The Russian vessel and its U.S. Coast Guard escort, the icebreaking cutter Healy, were expected to depart Nome on Friday, a Coast Guard spokesman said.

"They are done offloading," Coast Guard spokesman David Mosley said. "The anticipated departure is scheduled for tomorrow."

It will be up to the ships' captains to determine when to disembark, a task that involves breaking the Renda out of ice that has enclosed the tanker during the fuel transfer at Nome's harbor, Mosley said.

Once free of the frozen port, the Healy will lead the Renda through some 360 miles of sea ice to the open waters of the Bering Sea, the Coast Guard said.

The Nome area, home to less than 10,000 people, is about 200 miles from the nearest point in Russia.

The shipment, which took about a month to reach Nome, marked the first winter marine delivery of fuel to northwestern Alaska, according to the Coast Guard and state officials.

Nome, like most communities in rural Alaska, has no outside road access. The region normally gets fuel and other cargo shipped by barge during the open-water seasons of summer and fall.

The Russian vessel was chartered to deliver 1.3 million gallons of diesel and gasoline to the Bering Sea city to make up for a missed autumn fuel delivery.

Cancellation of that fall barge shipment, blamed on bad weather, put the city in danger of running out of fuel in late winter or paying extremely high prices for fuel that would otherwise have to be flown in, state officials said.

Governor Sean Parnell deemed the mission a success.

"The crew of the Coast Guard Cutter Healy performed capably and with great skill under extreme conditions," Parnell said in a statement.

"Thanks to the Coast Guard, residents in Nome will avoid facing a fuel shortage that would have resulted in financial hardship for many families and businesses," he said.

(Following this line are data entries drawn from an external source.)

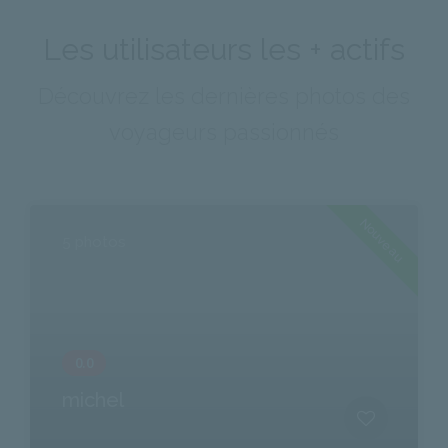
Les utilisateurs les + actifs
Découvrez les dernières photos des
voyageurs passionnés
Nouveau
5 photos
michel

Critics questioned whether the overall cost of the Renda mission, including the use of Coast Guard resources, outweighed the savings of avoiding airborne shipments used to reach other remote Alaska villages.

Some Alaska officials said the Renda fuel delivery and the Healy's escort role highlighted the need for the Coast Guard to improve its Arctic icebreaking capacity and participation in increased shipping in the region.

The Renda began its mission from Vladivostok, Russia, and stopped in South Korea to pick up diesel fuel, then joined the Healy at the Aleutian Island port of Dutch Harbor, where it was loaded with gasoline cargo for the final leg of the voyage to Nome.